**PROBLEM:** All of the records must be set down again word for word.

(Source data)
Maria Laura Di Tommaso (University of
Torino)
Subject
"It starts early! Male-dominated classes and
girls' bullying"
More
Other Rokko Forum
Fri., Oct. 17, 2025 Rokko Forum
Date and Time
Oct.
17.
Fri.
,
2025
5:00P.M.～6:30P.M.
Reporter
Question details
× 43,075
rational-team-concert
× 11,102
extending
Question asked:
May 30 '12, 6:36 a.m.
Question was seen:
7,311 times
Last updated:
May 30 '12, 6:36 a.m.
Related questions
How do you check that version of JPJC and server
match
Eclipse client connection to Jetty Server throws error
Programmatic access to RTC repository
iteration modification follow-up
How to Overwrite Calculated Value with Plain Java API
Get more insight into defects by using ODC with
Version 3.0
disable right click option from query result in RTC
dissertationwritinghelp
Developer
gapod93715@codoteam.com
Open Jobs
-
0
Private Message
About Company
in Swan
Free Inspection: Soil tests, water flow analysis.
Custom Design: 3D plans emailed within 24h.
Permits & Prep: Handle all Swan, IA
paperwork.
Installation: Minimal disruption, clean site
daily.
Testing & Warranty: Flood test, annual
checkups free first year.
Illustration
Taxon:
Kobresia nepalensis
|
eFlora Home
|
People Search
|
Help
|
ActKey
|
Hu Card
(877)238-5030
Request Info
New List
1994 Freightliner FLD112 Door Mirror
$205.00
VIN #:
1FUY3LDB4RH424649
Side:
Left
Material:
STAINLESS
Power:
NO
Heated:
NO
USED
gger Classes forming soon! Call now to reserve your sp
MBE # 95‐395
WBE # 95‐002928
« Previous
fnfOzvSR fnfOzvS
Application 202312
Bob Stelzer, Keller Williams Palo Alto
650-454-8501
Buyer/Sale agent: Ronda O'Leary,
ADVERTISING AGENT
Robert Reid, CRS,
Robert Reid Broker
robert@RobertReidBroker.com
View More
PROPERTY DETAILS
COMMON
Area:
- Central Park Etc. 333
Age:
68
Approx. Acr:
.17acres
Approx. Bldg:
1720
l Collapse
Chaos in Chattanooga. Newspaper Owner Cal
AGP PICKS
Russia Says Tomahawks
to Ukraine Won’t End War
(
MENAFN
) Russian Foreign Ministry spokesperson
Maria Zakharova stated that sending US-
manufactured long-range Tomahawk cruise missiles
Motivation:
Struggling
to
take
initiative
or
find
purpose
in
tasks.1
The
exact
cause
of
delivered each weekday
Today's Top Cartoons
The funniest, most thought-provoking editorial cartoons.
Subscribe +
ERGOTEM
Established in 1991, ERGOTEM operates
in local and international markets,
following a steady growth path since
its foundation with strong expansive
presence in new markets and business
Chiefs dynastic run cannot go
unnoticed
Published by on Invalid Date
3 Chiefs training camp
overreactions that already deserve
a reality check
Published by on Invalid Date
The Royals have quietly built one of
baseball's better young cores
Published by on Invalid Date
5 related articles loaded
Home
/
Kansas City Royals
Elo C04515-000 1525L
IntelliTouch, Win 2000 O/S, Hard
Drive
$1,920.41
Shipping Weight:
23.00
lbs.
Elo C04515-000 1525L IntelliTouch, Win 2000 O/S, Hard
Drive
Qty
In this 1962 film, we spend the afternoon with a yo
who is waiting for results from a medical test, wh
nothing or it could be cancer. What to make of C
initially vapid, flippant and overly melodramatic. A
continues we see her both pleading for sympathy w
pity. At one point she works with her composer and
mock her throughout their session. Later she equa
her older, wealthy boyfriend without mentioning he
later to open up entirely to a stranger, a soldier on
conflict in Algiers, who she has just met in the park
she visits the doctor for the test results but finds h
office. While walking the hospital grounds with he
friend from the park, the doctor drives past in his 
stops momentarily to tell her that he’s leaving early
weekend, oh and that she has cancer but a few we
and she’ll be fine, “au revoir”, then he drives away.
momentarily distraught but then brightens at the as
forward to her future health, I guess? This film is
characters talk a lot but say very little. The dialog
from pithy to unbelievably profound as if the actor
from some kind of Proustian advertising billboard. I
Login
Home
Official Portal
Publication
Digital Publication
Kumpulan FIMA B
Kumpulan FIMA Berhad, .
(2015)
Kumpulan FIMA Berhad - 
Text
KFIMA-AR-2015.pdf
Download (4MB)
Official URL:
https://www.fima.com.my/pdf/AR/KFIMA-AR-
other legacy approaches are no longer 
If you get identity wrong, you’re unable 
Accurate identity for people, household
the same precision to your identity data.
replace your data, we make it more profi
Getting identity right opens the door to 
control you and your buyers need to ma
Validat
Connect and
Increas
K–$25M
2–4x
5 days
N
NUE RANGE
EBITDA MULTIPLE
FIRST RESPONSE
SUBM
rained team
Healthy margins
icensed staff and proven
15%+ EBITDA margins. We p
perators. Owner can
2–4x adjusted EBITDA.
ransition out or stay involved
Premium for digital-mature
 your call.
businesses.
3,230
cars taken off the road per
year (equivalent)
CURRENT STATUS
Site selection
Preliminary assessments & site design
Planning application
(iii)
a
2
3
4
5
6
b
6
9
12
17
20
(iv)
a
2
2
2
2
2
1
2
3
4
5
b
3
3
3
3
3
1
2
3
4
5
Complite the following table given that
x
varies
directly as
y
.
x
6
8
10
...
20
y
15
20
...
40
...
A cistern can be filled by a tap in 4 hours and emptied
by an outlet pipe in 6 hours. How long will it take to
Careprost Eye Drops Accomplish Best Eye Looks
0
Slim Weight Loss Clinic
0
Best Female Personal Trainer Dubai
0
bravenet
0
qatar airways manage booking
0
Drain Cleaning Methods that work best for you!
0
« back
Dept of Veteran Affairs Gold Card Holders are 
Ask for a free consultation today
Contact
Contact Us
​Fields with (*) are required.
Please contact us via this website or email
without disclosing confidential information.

**WRITTEN REPLY:**
Maria Laura Di Tommaso (University of
Torino)
Subject
"It starts early! Male-dominated classes and
girls' bullying"
More
Other Rokko Forum
Fri., Oct. 17, 2025 Rokko Forum
Date and Time
Oct.
17.
Fri.
,
2025
5:00P.M.～6:30P.M.
Reporter
Question details
× 43,075
rational-team-concert
× 11,102
extending
Question asked:
May 30 '12, 6:36 a.m.
Question was seen:
7,311 times
Last updated:
May 30 '12, 6:36 a.m.
Related questions
How do you check that version of JPJC and server
match
Eclipse client connection to Jetty Server throws error
Programmatic access to RTC repository
iteration modification follow-up
How to Overwrite Calculated Value with Plain Java API
Get more insight into defects by using ODC with
Version 3.0
disable right click option from query result in RTC
dissertationwritinghelp
Developer
gapod93715@codoteam.com
Open Jobs
-
0
Private Message
About Company
in Swan
Free Inspection: Soil tests, water flow analysis.
Custom Design: 3D plans emailed within 24h.
Permits & Prep: Handle all Swan, IA
paperwork.
Installation: Minimal disruption, clean site
daily.
Testing & Warranty: Flood test, annual
checkups free first year.
Illustration
Taxon:
Kobresia nepalensis
|
eFlora Home
|
People Search
|
Help
|
ActKey
|
Hu Card
(877)238-5030
Request Info
New List
1994 Freightliner FLD112 Door Mirror
$205.00
VIN #:
1FUY3LDB4RH424649
Side:
Left
Material:
STAINLESS
Power:
NO
Heated:
NO
USED
gger Classes forming soon! Call now to reserve your sp
MBE # 95‐395
WBE # 95‐002928
« Previous
fnfOzvSR fnfOzvS
Application 202312
Bob Stelzer, Keller Williams Palo Alto
650-454-8501
Buyer/Sale agent: Ronda O'Leary,
ADVERTISING AGENT
Robert Reid, CRS,
Robert Reid Broker
robert@RobertReidBroker.com
View More
PROPERTY DETAILS
COMMON
Area:
- Central Park Etc. 333
Age:
68
Approx. Acr:
.17acres
Approx. Bldg:
1720
l Collapse
Chaos in Chattanooga. Newspaper Owner Cal
AGP PICKS
Russia Says Tomahawks
to Ukraine Won’t End War
(
MENAFN
) Russian Foreign Ministry spokesperson
Maria Zakharova stated that sending US-
manufactured long-range Tomahawk cruise missiles
Motivation:
Struggling
to
take
initiative
or
find
purpose
in
tasks.1
The
exact
cause
of
delivered each weekday
Today's Top Cartoons
The funniest, most thought-provoking editorial cartoons.
Subscribe +
ERGOTEM
Established in 1991, ERGOTEM operates
in local and international markets,
following a steady growth path since
its foundation with strong expansive
presence in new markets and business
Chiefs dynastic run cannot go
unnoticed
Published by on Invalid Date
3 Chiefs training camp
overreactions that already deserve
a reality check
Published by on Invalid Date
The Royals have quietly built one of
baseball's better young cores
Published by on Invalid Date
5 related articles loaded
Home
/
Kansas City Royals
Elo C04515-000 1525L
IntelliTouch, Win 2000 O/S, Hard
Drive
$1,920.41
Shipping Weight:
23.00
lbs.
Elo C04515-000 1525L IntelliTouch, Win 2000 O/S, Hard
Drive
Qty
In this 1962 film, we spend the afternoon with a yo
who is waiting for results from a medical test, wh
nothing or it could be cancer. What to make of C
initially vapid, flippant and overly melodramatic. A
continues we see her both pleading for sympathy w
pity. At one point she works with her composer and
mock her throughout their session. Later she equa
her older, wealthy boyfriend without mentioning he
later to open up entirely to a stranger, a soldier on
conflict in Algiers, who she has just met in the park
she visits the doctor for the test results but finds h
office. While walking the hospital grounds with he
friend from the park, the doctor drives past in his 
stops momentarily to tell her that he’s leaving early
weekend, oh and that she has cancer but a few we
and she’ll be fine, “au revoir”, then he drives away.
momentarily distraught but then brightens at the as
forward to her future health, I guess? This film is
characters talk a lot but say very little. The dialog
from pithy to unbelievably profound as if the actor
from some kind of Proustian advertising billboard. I
Login
Home
Official Portal
Publication
Digital Publication
Kumpulan FIMA B
Kumpulan FIMA Berhad, .
(2015)
Kumpulan FIMA Berhad - 
Text
KFIMA-AR-2015.pdf
Download (4MB)
Official URL:
https://www.fima.com.my/pdf/AR/KFIMA-AR-
other legacy approaches are no longer 
If you get identity wrong, you’re unable 
Accurate identity for people, household
the same precision to your identity data.
replace your data, we make it more profi
Getting identity right opens the door to 
control you and your buyers need to ma
Validat
Connect and
Increas
K–$25M
2–4x
5 days
N
NUE RANGE
EBITDA MULTIPLE
FIRST RESPONSE
SUBM
rained team
Healthy margins
icensed staff and proven
15%+ EBITDA margins. We p
perators. Owner can
2–4x adjusted EBITDA.
ransition out or stay involved
Premium for digital-mature
 your call.
businesses.
3,230
cars taken off the road per
year (equivalent)
CURRENT STATUS
Site selection
Preliminary assessments & site design
Planning application
(iii)
a
2
3
4
5
6
b
6
9
12
17
20
(iv)
a
2
2
2
2
2
1
2
3
4
5
b
3
3
3
3
3
1
2
3
4
5
Complite the following table given that
x
varies
directly as
y
.
x
6
8
10
...
20
y
15
20
...
40
...
A cistern can be filled by a tap in 4 hours and emptied
by an outlet pipe in 6 hours. How long will it take to
Careprost Eye Drops Accomplish Best Eye Looks
0
Slim Weight Loss Clinic
0
Best Female Personal Trainer Dubai
0
bravenet
0
qatar airways manage booking
0
Drain Cleaning Methods that work best for you!
0
« back
Dept of Veteran Affairs Gold Card Holders are 
Ask for a free consultation today
Contact
Contact Us
​Fields with (*) are required.
Please contact us via this website or email
without disclosing confidential information.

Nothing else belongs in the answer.